Wednesday, April 15, 2009

Was he really an atheist?

My response to http://www.newstatesman.com/religion/2009/04/conversion-experience-atheism ( I don't feel like registering and since it is all written...)

My road to atheism has been very slow, painful, hard and very spiritual. I am quite upset to be called materialist because I am an atheist. I do experience like any believers the wonders of my imagination and my intuition. Mr Nelson never was an atheist. An atheist don't reject religion or faith in a midlife crisis. Being an atheist is not about a feeling nor a sudden conviction - that is the realm of faith. No. An atheist sincerely confront his feelings and his though and his leaps of faith, all of them, including the one of non believing.

The hardest is to be an atheist while remaining spiritual. Too many atheists - the less convinced actually - tend to display an exaggerated incline to science and reason. But nature gave us intuition and imagination as tools to experience the world. We should not deny ourselves these because we realize that God is a myth.
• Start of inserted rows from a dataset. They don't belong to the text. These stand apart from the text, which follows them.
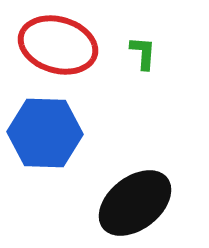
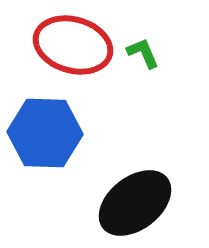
red ellipse: moved 15 px right
green L-shape: rotated 27 degrees counterclockwise
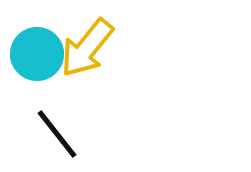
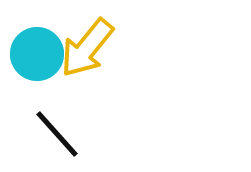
black line: rotated 4 degrees counterclockwise
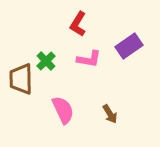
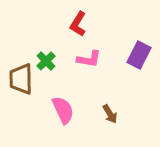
purple rectangle: moved 10 px right, 9 px down; rotated 28 degrees counterclockwise
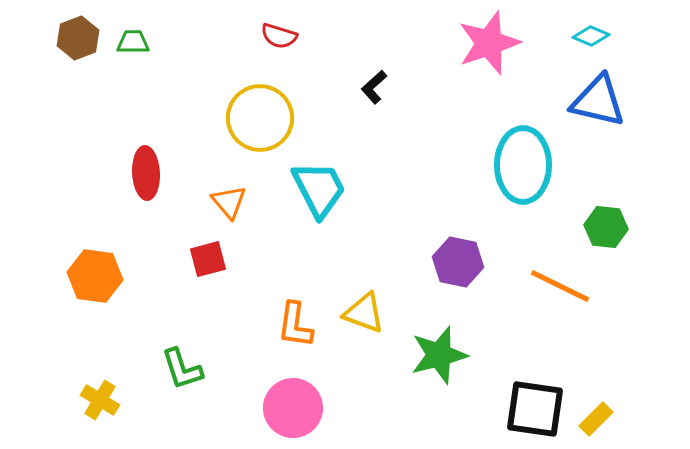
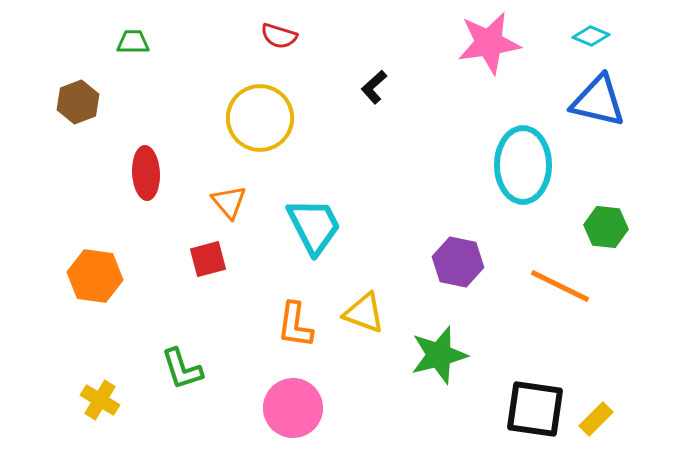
brown hexagon: moved 64 px down
pink star: rotated 10 degrees clockwise
cyan trapezoid: moved 5 px left, 37 px down
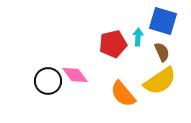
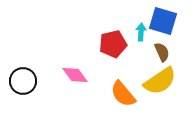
cyan arrow: moved 3 px right, 5 px up
black circle: moved 25 px left
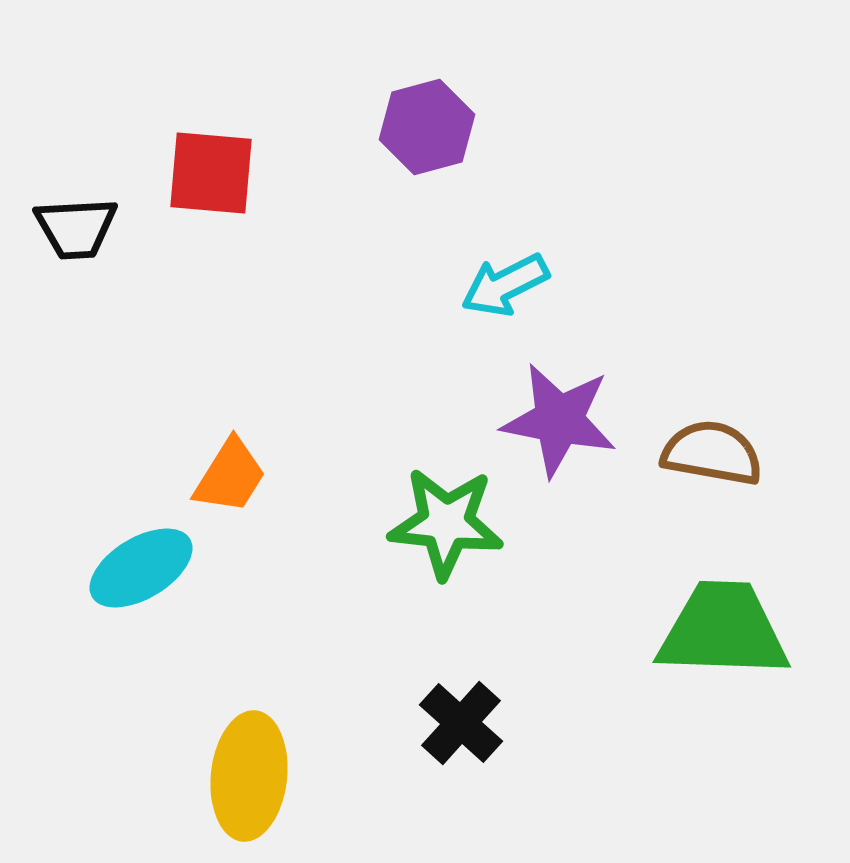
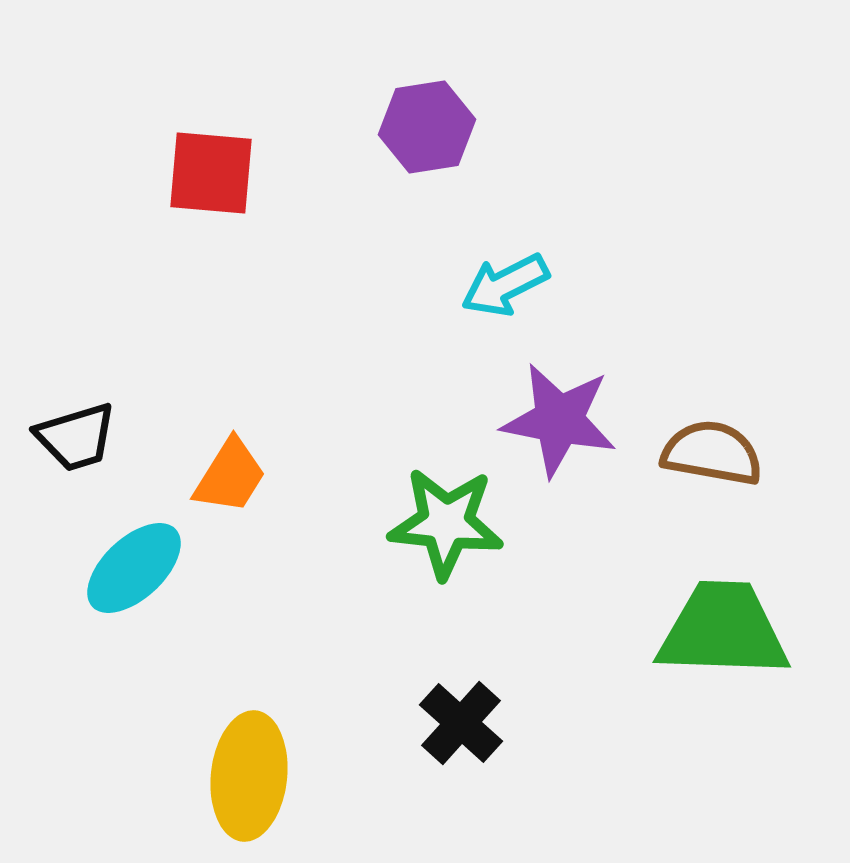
purple hexagon: rotated 6 degrees clockwise
black trapezoid: moved 209 px down; rotated 14 degrees counterclockwise
cyan ellipse: moved 7 px left; rotated 12 degrees counterclockwise
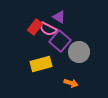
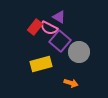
pink semicircle: moved 1 px right, 1 px up
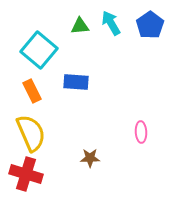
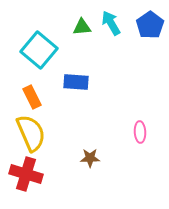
green triangle: moved 2 px right, 1 px down
orange rectangle: moved 6 px down
pink ellipse: moved 1 px left
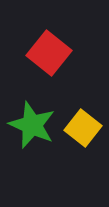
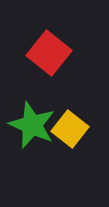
yellow square: moved 13 px left, 1 px down
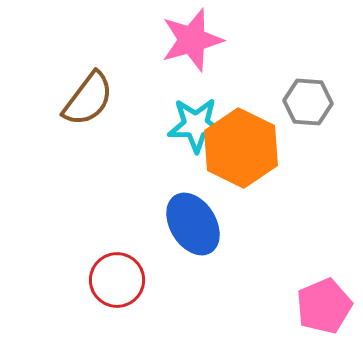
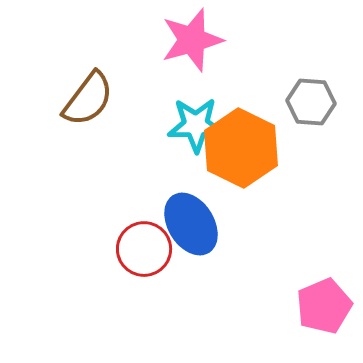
gray hexagon: moved 3 px right
blue ellipse: moved 2 px left
red circle: moved 27 px right, 31 px up
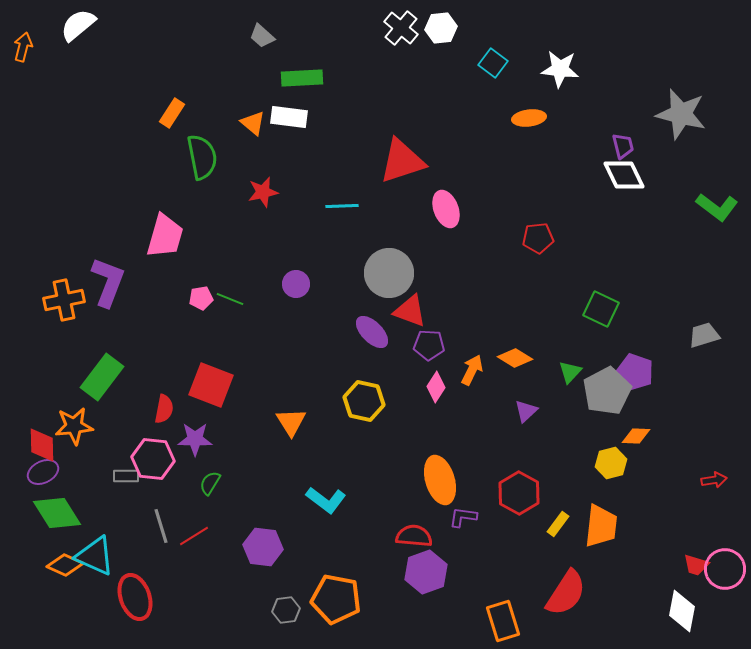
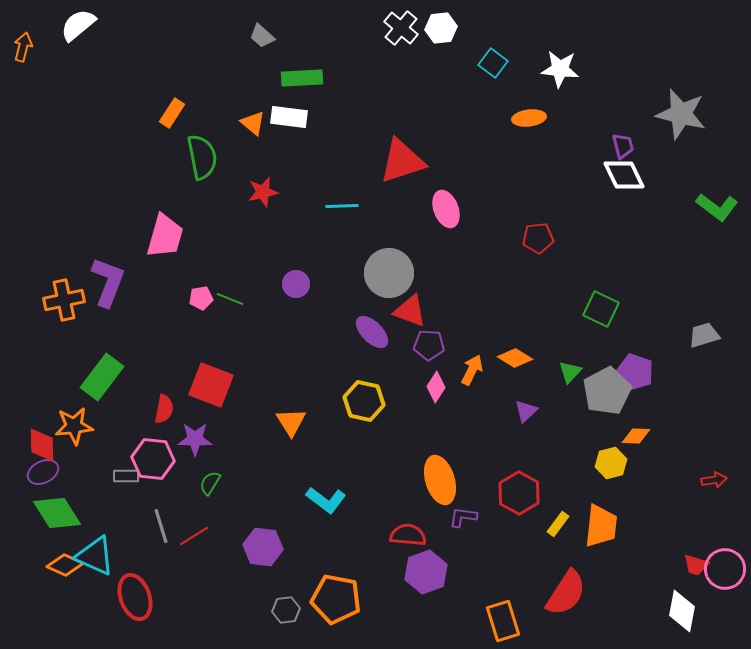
red semicircle at (414, 536): moved 6 px left, 1 px up
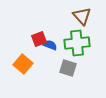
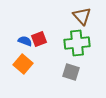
blue semicircle: moved 25 px left, 4 px up
gray square: moved 3 px right, 4 px down
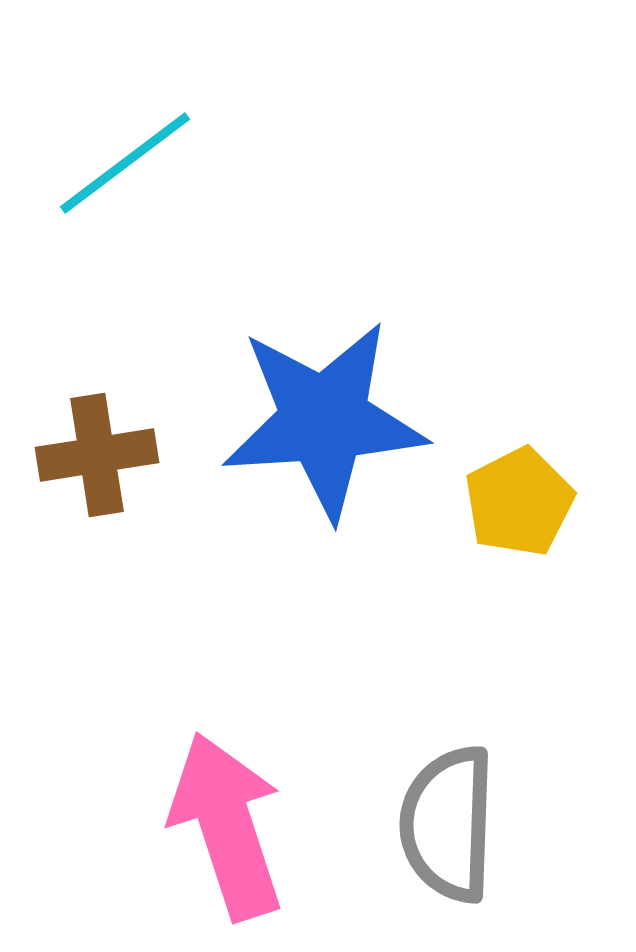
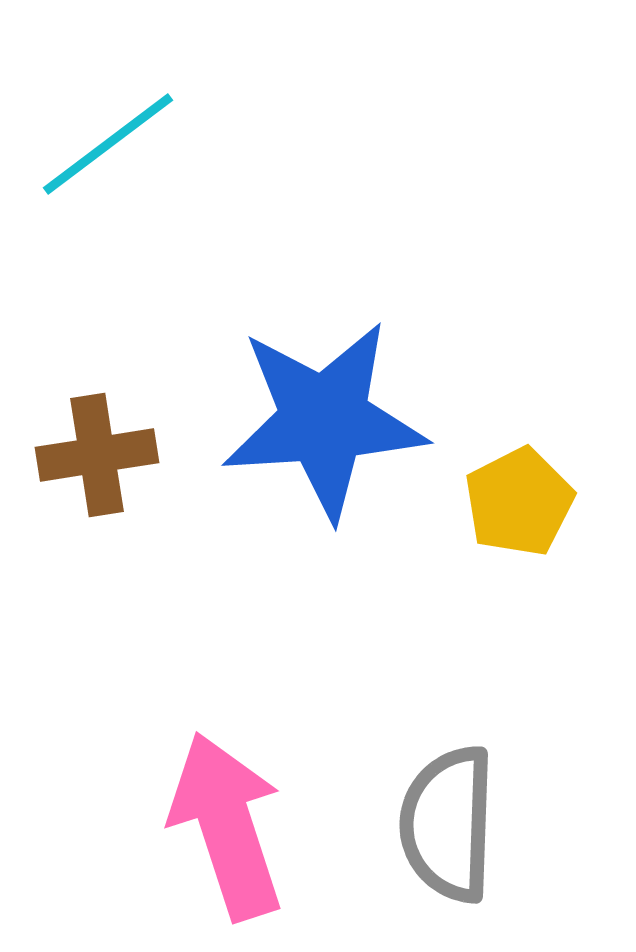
cyan line: moved 17 px left, 19 px up
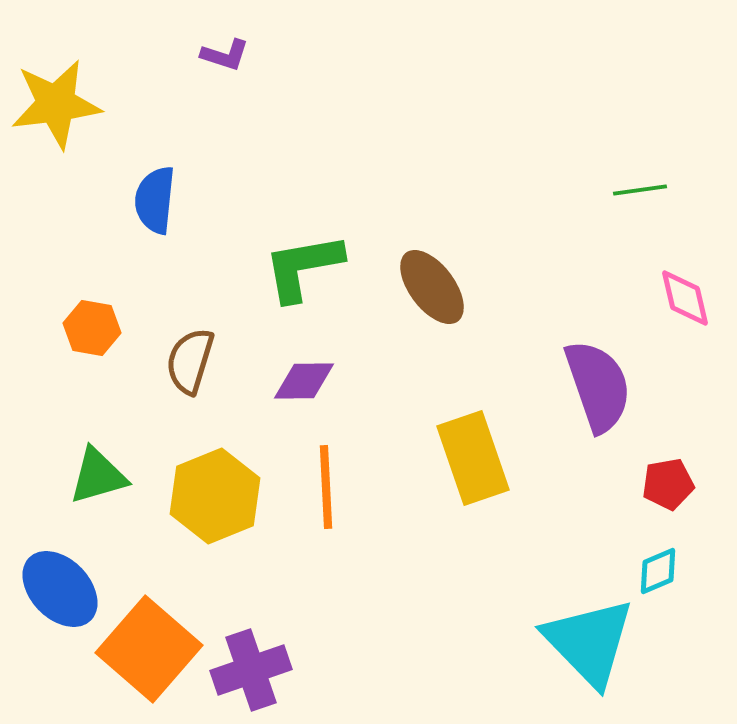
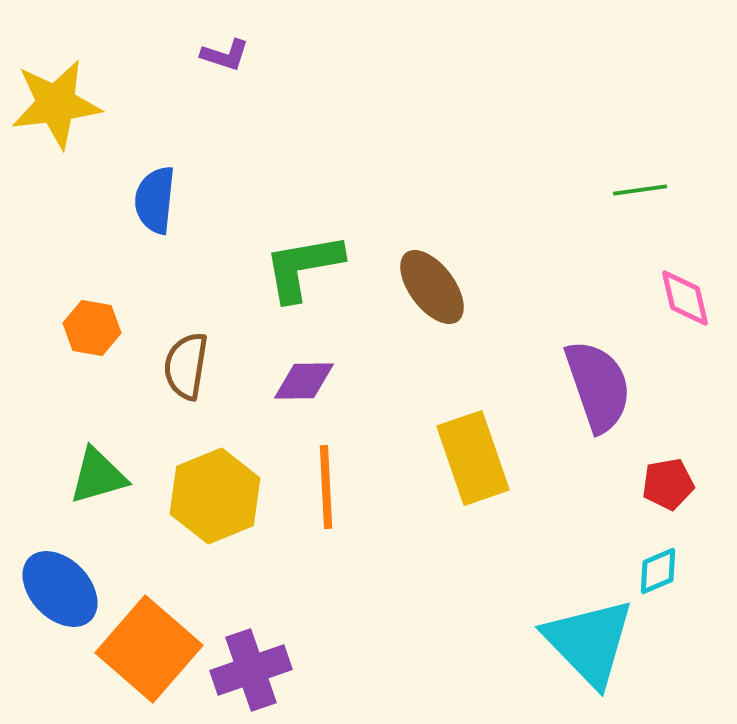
brown semicircle: moved 4 px left, 5 px down; rotated 8 degrees counterclockwise
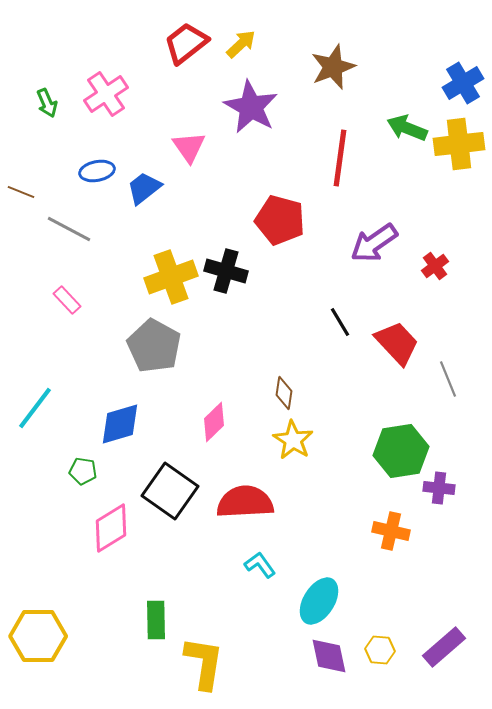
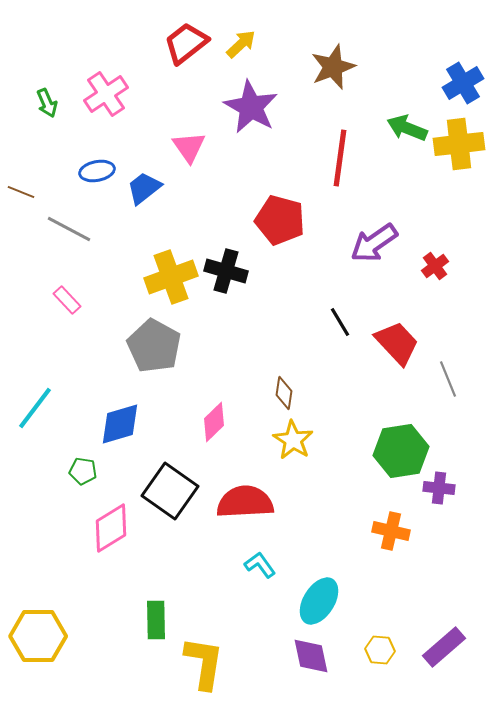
purple diamond at (329, 656): moved 18 px left
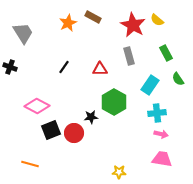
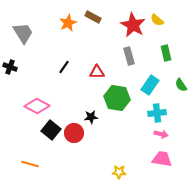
green rectangle: rotated 14 degrees clockwise
red triangle: moved 3 px left, 3 px down
green semicircle: moved 3 px right, 6 px down
green hexagon: moved 3 px right, 4 px up; rotated 20 degrees counterclockwise
black square: rotated 30 degrees counterclockwise
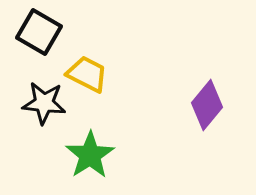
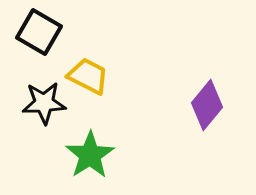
yellow trapezoid: moved 1 px right, 2 px down
black star: rotated 9 degrees counterclockwise
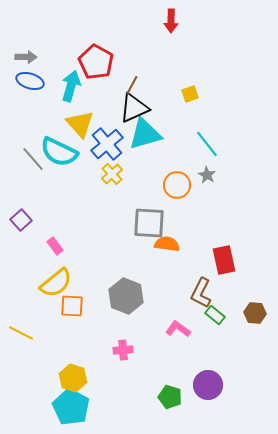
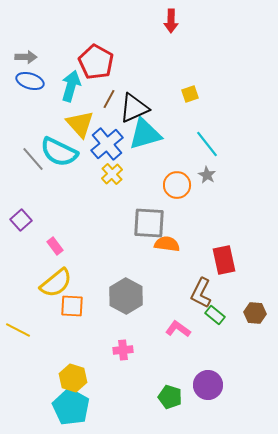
brown line: moved 23 px left, 14 px down
gray hexagon: rotated 8 degrees clockwise
yellow line: moved 3 px left, 3 px up
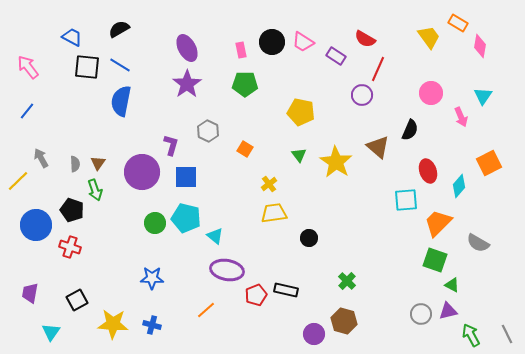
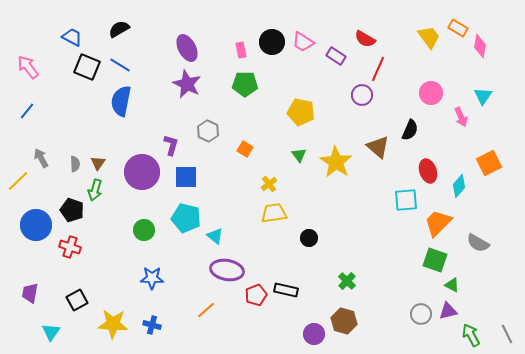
orange rectangle at (458, 23): moved 5 px down
black square at (87, 67): rotated 16 degrees clockwise
purple star at (187, 84): rotated 12 degrees counterclockwise
green arrow at (95, 190): rotated 35 degrees clockwise
green circle at (155, 223): moved 11 px left, 7 px down
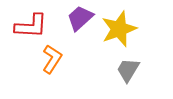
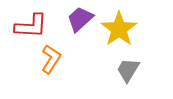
purple trapezoid: moved 1 px down
yellow star: rotated 15 degrees counterclockwise
orange L-shape: moved 1 px left
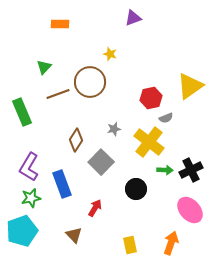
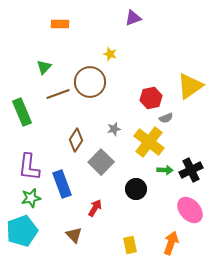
purple L-shape: rotated 24 degrees counterclockwise
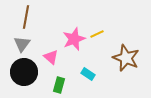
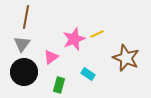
pink triangle: rotated 42 degrees clockwise
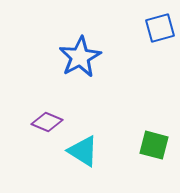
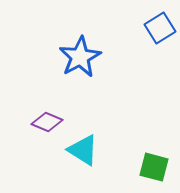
blue square: rotated 16 degrees counterclockwise
green square: moved 22 px down
cyan triangle: moved 1 px up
I see no contradiction into practicing spiritual rituals - I was born catholic and I am the only person that do lent in my family - and being atheist. I just do it for the feeling they bring, the sense of connection to myself and a community of people following the same ritual. I even feel "god" not as a natural entity but as a feeling that comes from my irrational self. Yet, I don't need any false construction and deformation of truth to be spiritual. I don't need any celestial dictatorship, as Hitchen says, to rule my life.